Antonia … Eva Maischinger hatte ihn von seinen Grübeleien abgelenkt, jetzt kehrten die unerwünschten Gedanken an die Heimlichkeiten seiner Frau zurück.
*
»Mama, sag ihr, sie soll gefälligst von meinem Kleiderschrank wegbleiben!«, fauchte Kaja. »Sie bringt immer alles durcheinander, und hinterher gibt sie mir meine Sachen nicht zurück.«
»Tue ich wohl!«, rief Kyra aufgebracht. »Ich gebe immer alles zurück! Es ist ungerecht, dass du immer neue Sachen kriegst, und ich muss deine alten auftragen. Ich hasse es, die Jüngste zu sein!«
Mit funkelnden Augen stand sie da, aber Antonia erkannte die Zeichen: Wenn sie nicht eingriff, würde die Szene in Tränen enden. Schon schwankte Kyras Stimme bedenklich, schon zitterte ihre Unterlippe. Ihre Jüngste hatte es oft schwer, sich gegen die drei älteren Geschwister durchzusetzen, bei ihr flossen schnell Tränen, so sehr sie sich auch bemühte, sie zu unterdrücken.
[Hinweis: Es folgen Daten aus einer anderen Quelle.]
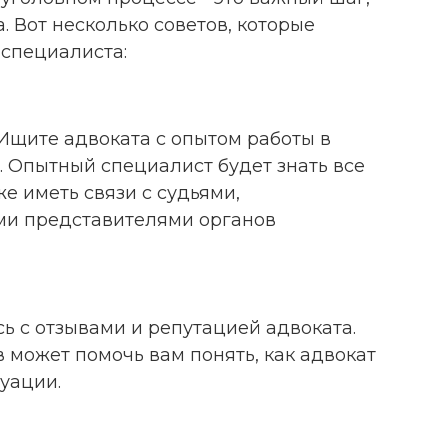
а. Вот несколько советов, которые
 специалиста:
Ищите адвоката с опытом работы в
. Опытный специалист будет знать все
е иметь связи с судьями,
ми представителями органов
ь с отзывами и репутацией адвоката.
 может помочь вам понять, как адвокат
туации.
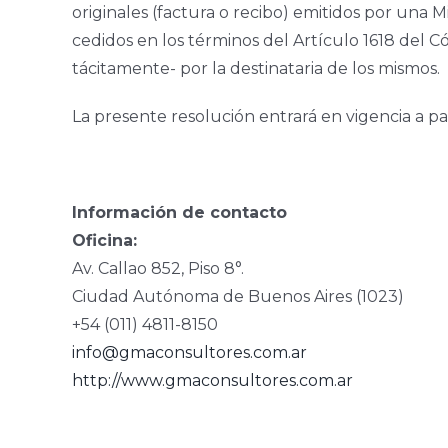
originales (factura o recibo) emitidos por un
cedidos en los términos del Artículo 1618 del C
tácitamente- por la destinataria de los mismos.
La presente resolución entrará en vigencia a pa
Información de contacto
Oficina:
Av. Callao 852, Piso 8°.
Ciudad Autónoma de Buenos Aires (1023)
+54 (011) 4811-8150
info@gmaconsultores.com.ar
http://www.gmaconsultores.com.ar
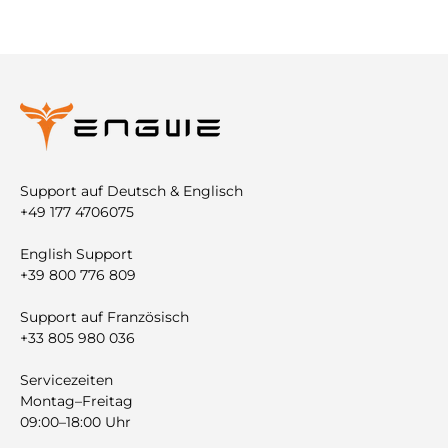
Support auf Deutsch & Englisch
+49 177 4706075
English Support
+39 800 776 809
Support auf Französisch
+33 805 980 036
Servicezeiten
Montag–Freitag
09:00–18:00 Uhr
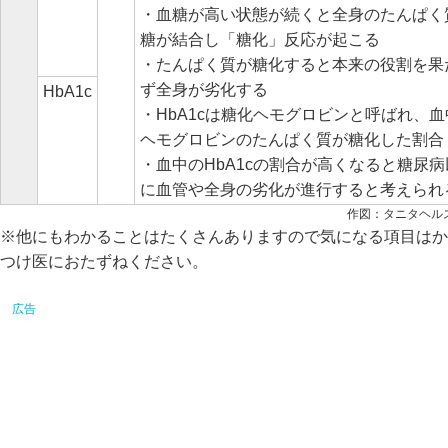
・血糖が高い状態が続くと全身のたんぱく
糖が結合し「糖化」反応が起こる
・たんぱく質が糖化すると本来の役割を果
ず全身が劣化する
HbA1c
・HbA1cは糖化ヘモグロビンと呼ばれ、血
ヘモグロビンのたんぱく質が糖化した割合
・血中のHbA1cの割合が高くなると糖尿病
に血管や全身の劣化が進行すると考えられ
作図：タニタヘル
※他にもわかることはたくさんありますので気になる項目はか
つけ医におたずねください。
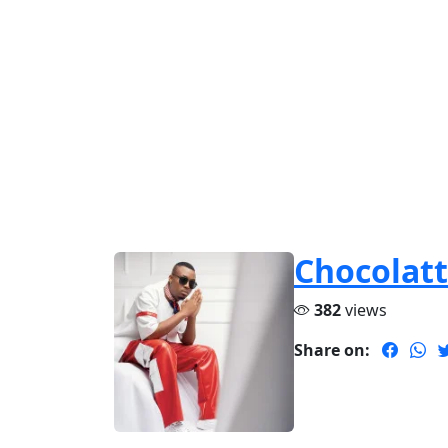
Chocolat
382
views
Share on:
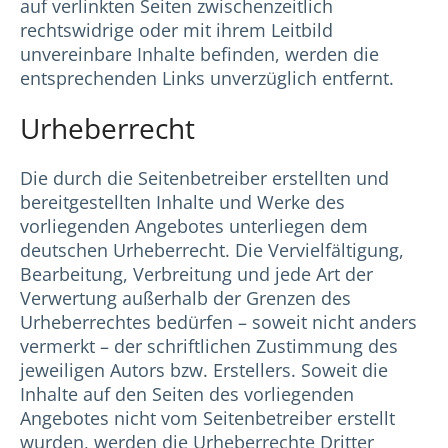
auf verlinkten Seiten zwischenzeitlich
rechtswidrige oder mit ihrem Leitbild
unvereinbare Inhalte befinden, werden die
entsprechenden Links unverzüglich entfernt.
Urheberrecht
Die durch die Seitenbetreiber erstellten und
bereitgestellten Inhalte und Werke des
vorliegenden Angebotes unterliegen dem
deutschen Urheberrecht. Die Vervielfältigung,
Bearbeitung, Verbreitung und jede Art der
Verwertung außerhalb der Grenzen des
Urheberrechtes bedürfen – soweit nicht anders
vermerkt – der schriftlichen Zustimmung des
jeweiligen Autors bzw. Erstellers. Soweit die
Inhalte auf den Seiten des vorliegenden
Angebotes nicht vom Seitenbetreiber erstellt
wurden, werden die Urheberrechte Dritter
»Du hast bald Geburtstag, Mäuschen«, sagte sie, »es könnte schon sein, dass du da ein paar neue Sachen ganz für dich allein bekommst, meinst du nicht? Und es stimmt sowieso nicht, dass du nur alte Sachen deiner Schwester auftragen musst. Erst vor zwei Wochen haben wir dir einen schönen neuen Rock gekauft, und …«
Es half nichts, Kyra weinte bereits. »Aber er ist nicht so schön wie der, den Kaja bekommen hat, und wir haben ihn im Ausverkauf gekauft, weil ihn vorher keiner haben wollte!«
»Jetzt heult sie schon wieder, damit sie ihren Willen kriegt!« Kaja, mit ihren sechzehn Jahren, fühlte sich ihrer fünf Jahre jüngeren Schwester meilenweit überlegen und ließ sie das auch gerne spüren.
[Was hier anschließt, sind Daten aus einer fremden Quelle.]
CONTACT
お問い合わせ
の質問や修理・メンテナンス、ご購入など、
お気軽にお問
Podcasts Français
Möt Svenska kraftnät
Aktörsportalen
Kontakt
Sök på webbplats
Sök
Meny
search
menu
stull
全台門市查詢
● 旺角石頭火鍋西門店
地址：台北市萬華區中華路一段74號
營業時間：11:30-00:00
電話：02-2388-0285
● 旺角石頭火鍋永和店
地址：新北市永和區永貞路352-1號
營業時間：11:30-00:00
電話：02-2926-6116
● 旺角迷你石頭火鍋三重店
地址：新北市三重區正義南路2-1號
Antonia unterdrückte einen Seufzer. Die beiden Mädchen hatten sich früher so gut verstanden, aber seit einem halben Jahr stritten sie dauernd, was das Familienleben nicht eben wenig belastete. Ein weiteres Argument dagegen, dass ich eine Praxis aufmache, dachte sie niedergeschlagen. Leon wird sagen, dass das noch schlimmer wird, wenn die Kinder mehr sich selbst überlassen sind, ohne Mutter, die schlichtend eingreifen kann. Und ganz Unrecht hätte er damit ja auch nicht.
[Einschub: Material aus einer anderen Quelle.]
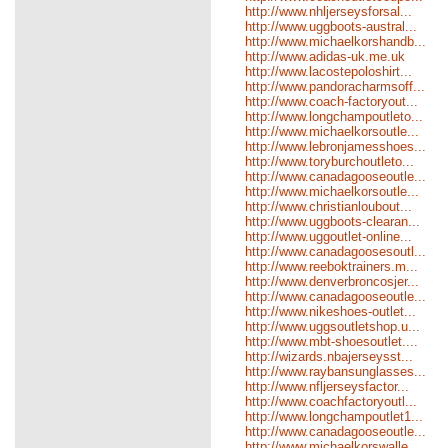
http://www.nhljerseysforsal...
http://www.uggboots-austral...
http://www.michaelkorshandb...
http://www.adidas-uk.me.uk
http://www.lacostepoloshirt...
http://www.pandoracharmsoff...
http://www.coach-factoryout...
http://www.longchampoutleto...
http://www.michaelkorsoutle...
http://www.lebronjamesshoes...
http://www.toryburchoutleto...
http://www.canadagooseoutle...
http://www.michaelkorsoutle...
http://www.christianloubout...
http://www.uggboots-clearan...
http://www.uggoutlet-online...
http://www.canadagoosesoutl...
http://www.reeboktrainers.m...
http://www.denverbroncosjer...
http://www.canadagooseoutle...
http://www.nikeshoes-outlet...
http://www.uggsoutletshop.u...
http://www.mbt-shoesoutlet....
http://wizards.nbajerseysst...
http://www.raybansunglasses...
http://www.nfljerseysfactor...
http://www.coachfactoryoutl...
http://www.longchampoutlet1...
http://www.canadagooseoutle...
http://www.michaelkorswalle...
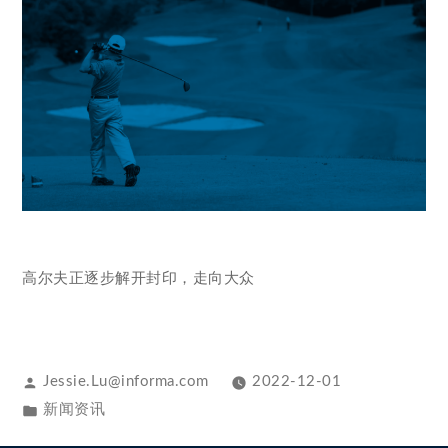
高尔夫正逐步解开封印，走向大众
Jessie.Lu@informa.com
2022-12-01
新闻资讯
»Ich heule überhaupt nicht!«, schrie Kyra aufgebracht. »Immer sagst du das, dabei hast du doch früher dauernd geheult, daran kann ich mich noch gut erinnern!«
Oh ja, sie war noch nicht ganz elf, aber sie lernte allmählich, die Krallen auszufahren.
Sie hörte, wie die Haustür aufgeschlossen wurde und atmete erleichtert auf. Leon kam ihr wie gerufen. Allein die Unterbrechung würde dem Streit der Mädchen schon einiges von seinem Schwung nehmen.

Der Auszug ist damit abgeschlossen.